Throughout this 7-day intensive bootcamp, you will build a complete self-evolving AI agent system from scratch. Starting with a baseline stateless agent, you’ll progressively add capabilities such as structured logging, skill libraries, and intelligent routing systems. You’ll define what a “skill” is—combining prompts, workflows, and logic—and organize them into reusable, scalable components using JSON and Markdown-based architectures.
A core focus of the course is building a robust skill retrieval and routing engine. You’ll go beyond simple embeddings and implement hybrid retrieval systems using FAISS or Chroma, keyword search (BM25), and reranking techniques to ensure your agent selects the right capability for every task. This enables context-aware decision-making and dramatically improves reliability.

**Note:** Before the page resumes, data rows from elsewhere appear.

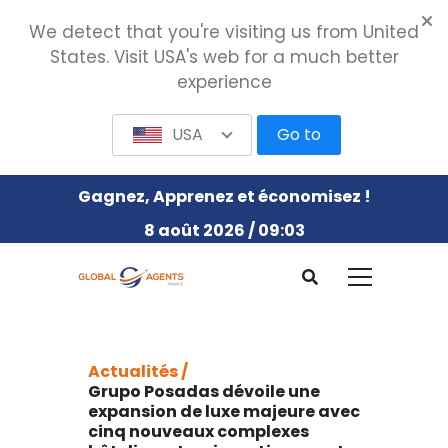
We detect that you're visiting us from United
States. Visit USA's web for a much better
experience
USA
Go to
Gagnez, Apprenez et économisez !
8 août 2026 / 09:03
Actualités /
Grupo Posadas dévoile une
expansion de luxe majeure avec
cinq nouveaux complexes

You’ll then design multi-step workflows using proven agent patterns like Planner → Executor → Validator, enabling your system to handle complex, real-world tasks. With integrated tools and structured outputs, your agent will generate execution traces, manage state, and operate like a production-grade system.
One of the most powerful aspects of this course is the implementation of a reflection and feedback system. Using LLM-as-a-judge, your agent will evaluate its own outputs, identify failures, and generate improvement suggestions. You’ll implement tip memory and skill memory, allowing your system to retain insights and refine behavior over time.
Finally, you’ll build a skill evolution engine that enables your agent to rewrite existing skills or create new ones dynamically. With built-in guardrails, validation mechanisms, and rollback strategies, you’ll ensure your system improves safely without regression—bringing you closer to truly autonomous AI systems.
By the end of this course, you will have built a production-ready, self-evolving AI agent, complete with memory systems, evaluation pipelines, and continuous learning loops. This is not just theory—you’ll walk away with a portfolio-grade project that demonstrates expertise in agentic AI, multi-agent systems, and intelligent automation.
Whether you're an AI engineer, product leader, or innovator, this course equips you with the skills to build next-generation AI systems that don’t just respond—but learn, adapt, and evolve.